Taking a kart for a spin on public roads is a fantasy of pretty much any kart owner—it was mine before my family got rid of its old Briggs & Stratton-powered Tony kart. Sure, the law doesn't permit it in most of the United States, but over in Europe—where you can register tiny, low-speed vehicles as microcars—loopholes allow for some karts to be made street-legal, including this Kreidler F-Kart 100 listed for sale on German eBay.

Street-Legal Kreidler F-Kart 100, fbevolution on

This F-Kart—wherein F is believed to stand for Fahrzeug, German for "vehicle"—is equipped with a 96-cc gas engine that makes just shy of eight horsepower according to Data Bikes. Those of you who watch too much 1320Video might think that sounds like far too little to have fun, but a 6.5-horsepower Harbor Freight engine can do wonders in a pickup truck, so something with about 20 percent more power and a fraction as much weight to lug around is sure to be a delight.

Kreidler F-Kart 100 Speedometer,

Not much information about these karts is available in English, though from what we can gather from a photo of an F-Kart 100's speedometer, they appear to be capable of nearly 40 mph. That makes them about as quick as any four-stroke rental karts you can find in any big city, though being equipped with turn signals, mirrors, and tubular metal bumpers (that may as well just be cowcatchers for pedestrians), these F-Karts can be driven on more than just a track, and at least one business in Tokyo rents them out to tourists—though the Mario Kart costumes are no longer offered after a lawsuit from Nintendo.

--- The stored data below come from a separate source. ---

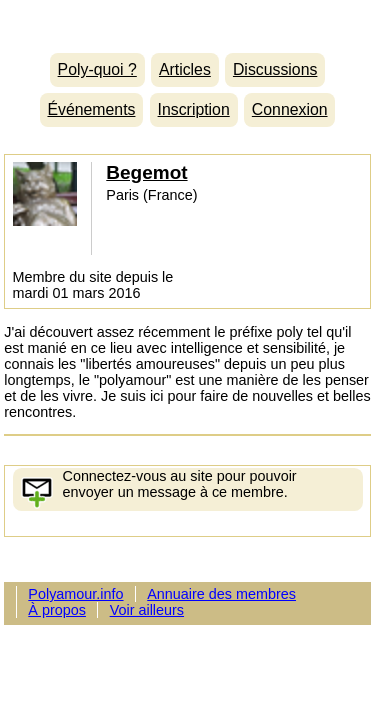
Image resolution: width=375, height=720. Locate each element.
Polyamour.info (187, 21)
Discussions (275, 69)
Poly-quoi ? (97, 69)
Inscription (194, 109)
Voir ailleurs (147, 610)
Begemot (146, 172)
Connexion (290, 109)
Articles (185, 69)
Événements (91, 109)
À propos (57, 610)
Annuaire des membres (221, 594)
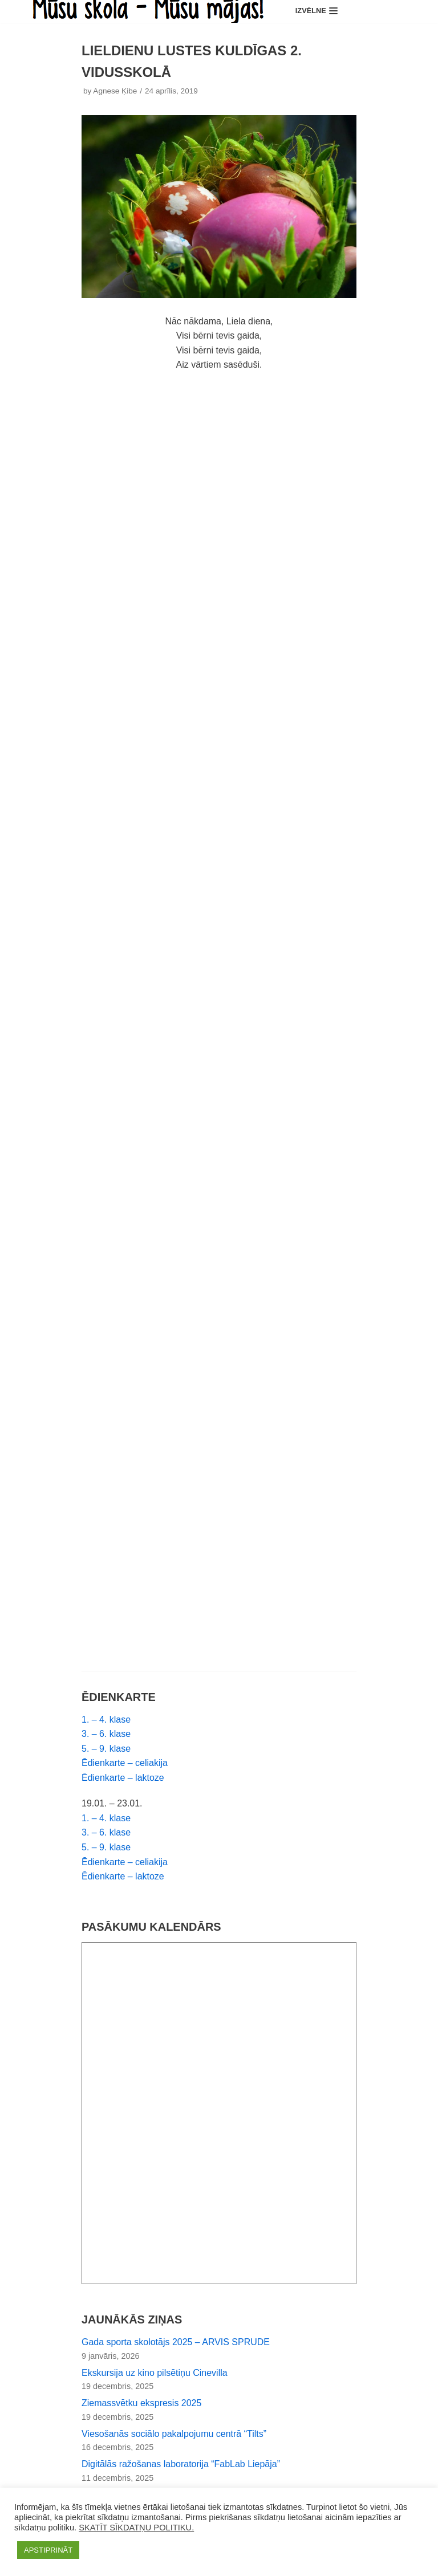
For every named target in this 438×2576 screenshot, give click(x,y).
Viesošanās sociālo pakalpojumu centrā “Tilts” (174, 2435)
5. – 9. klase (106, 1749)
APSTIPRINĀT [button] (48, 2550)
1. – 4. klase (106, 1720)
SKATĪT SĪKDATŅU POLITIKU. (136, 2527)
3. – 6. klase (106, 1735)
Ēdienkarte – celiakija (125, 1764)
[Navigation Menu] (316, 11)
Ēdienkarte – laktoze (123, 1779)
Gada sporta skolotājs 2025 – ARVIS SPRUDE (176, 2343)
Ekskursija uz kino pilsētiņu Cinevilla (155, 2374)
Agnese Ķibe (115, 92)
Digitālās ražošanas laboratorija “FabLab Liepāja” (181, 2466)
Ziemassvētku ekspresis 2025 (142, 2405)
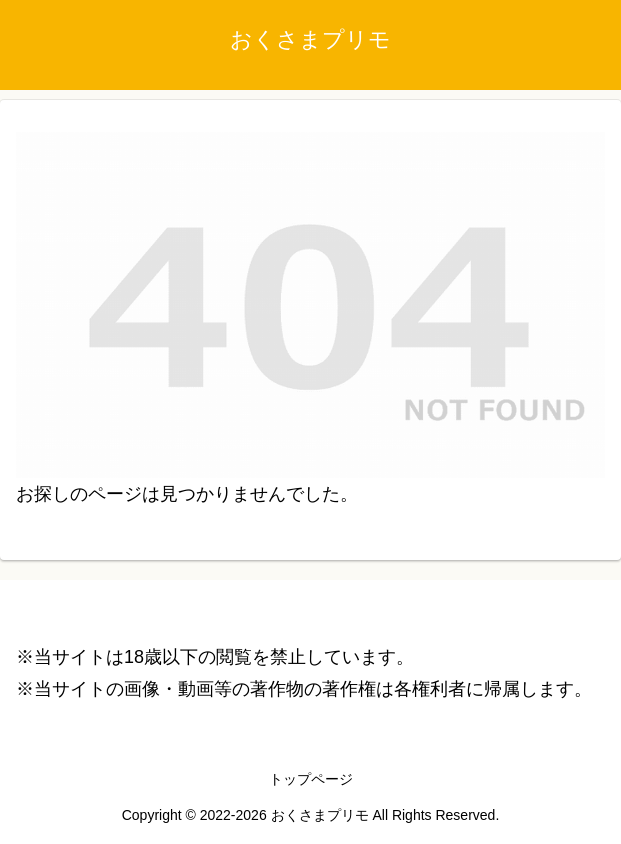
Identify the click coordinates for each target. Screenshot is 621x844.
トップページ (311, 779)
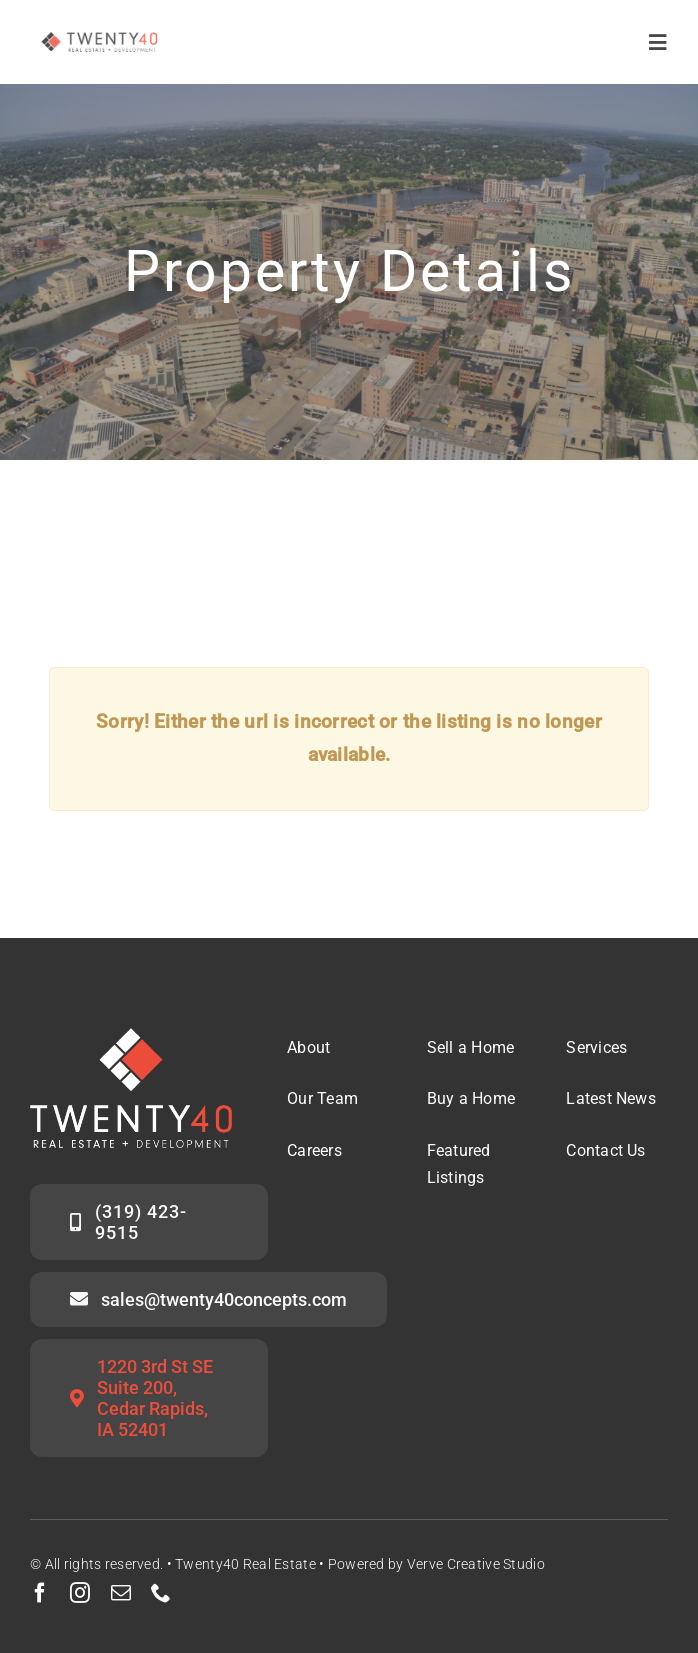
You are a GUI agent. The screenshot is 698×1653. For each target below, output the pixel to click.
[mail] (121, 1593)
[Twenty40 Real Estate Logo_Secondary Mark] (100, 29)
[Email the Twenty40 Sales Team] (208, 1299)
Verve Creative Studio (476, 1564)
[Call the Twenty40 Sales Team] (149, 1222)
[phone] (161, 1593)
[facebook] (40, 1593)
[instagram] (80, 1593)
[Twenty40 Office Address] (149, 1398)
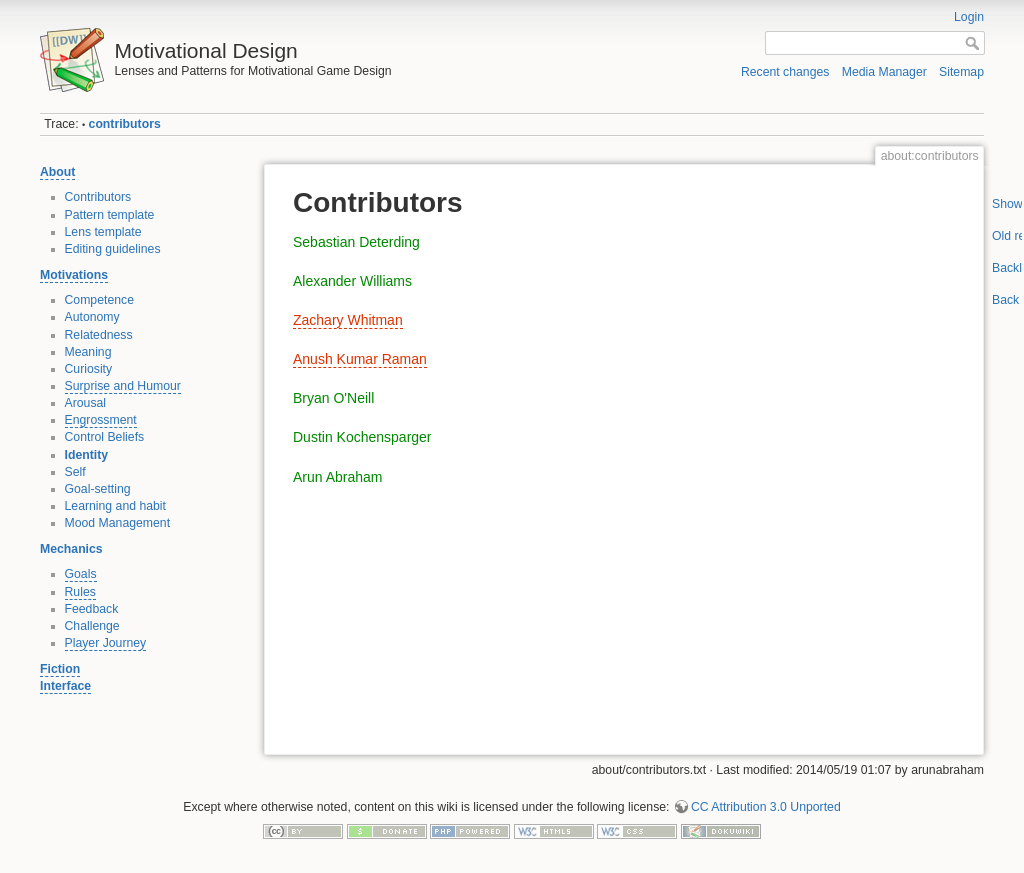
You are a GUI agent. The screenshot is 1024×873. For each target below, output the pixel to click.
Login (969, 17)
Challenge (92, 626)
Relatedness (99, 335)
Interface (65, 686)
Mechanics (71, 549)
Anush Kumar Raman (360, 359)
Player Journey (106, 643)
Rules (80, 592)
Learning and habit (116, 506)
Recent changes (785, 72)
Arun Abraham (338, 477)
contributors (125, 124)
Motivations (74, 275)
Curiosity (89, 369)
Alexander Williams (352, 281)
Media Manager (884, 72)
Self (75, 472)
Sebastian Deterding (356, 242)
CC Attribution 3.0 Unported (766, 807)
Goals (81, 574)
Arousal (86, 403)
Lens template (103, 232)
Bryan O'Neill (333, 398)
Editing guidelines (113, 249)
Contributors (98, 197)
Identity (87, 455)
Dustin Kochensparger (362, 437)
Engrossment (101, 420)
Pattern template (110, 215)
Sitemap (961, 72)
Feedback (92, 609)
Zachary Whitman (348, 320)
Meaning (88, 352)
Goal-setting (98, 489)
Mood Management (118, 523)
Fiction (60, 669)
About (57, 172)
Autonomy (92, 317)
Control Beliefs (105, 437)
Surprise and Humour (123, 386)
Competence (99, 300)
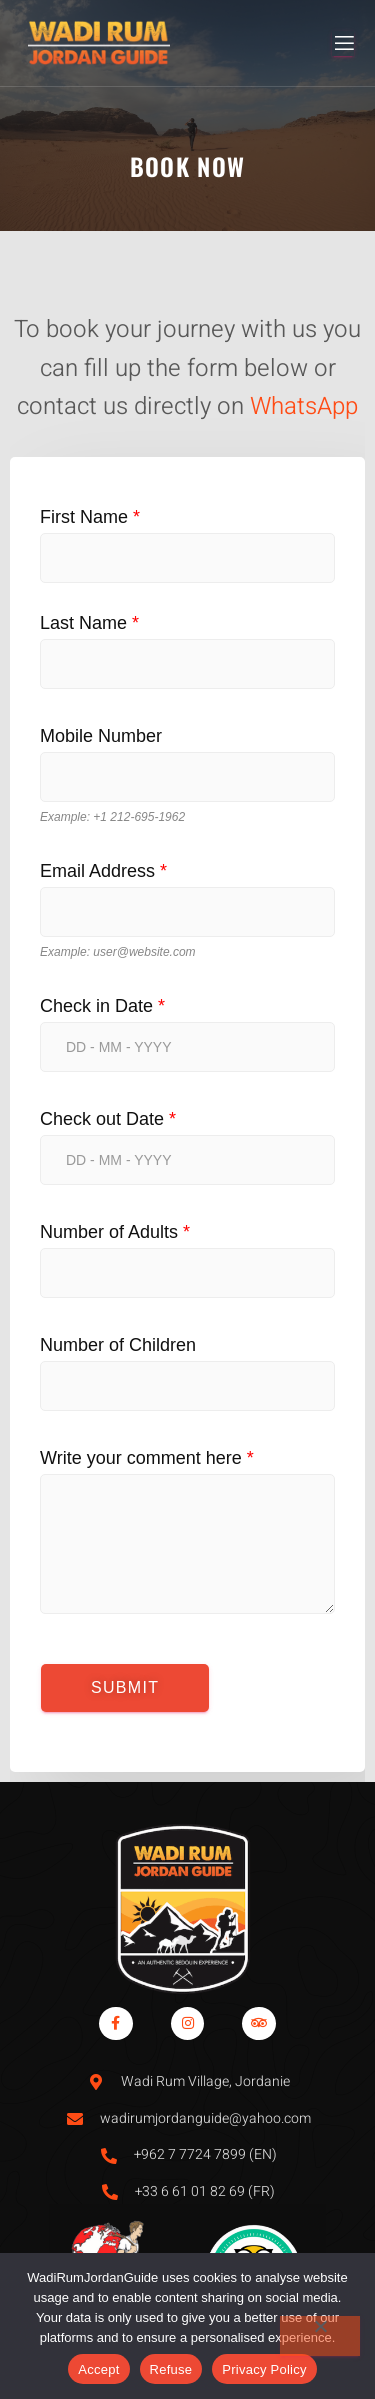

If a street-legal kart is as tempting to you as it is anyone with a pulse, the blue one you see up top here is, again, listed for sale in Germany for 4,200 euro, or about $4,500. That's a pretty penny for a vehicle without suspension, meaning a drive down a cobblestone street will leave you needing to see a chiropractor, and its listed mileage of 6,540 miles (10,525 km) is a heck of a lot for a kart—parts of it are probably pretty worn out. But now that Kreidler F-Karts are said to be discontinued and increasing in value, this F-Kart 100 may be a wise buy. Just don't count on the Department of Transportation to honor its European registration if you have it shipped stateside.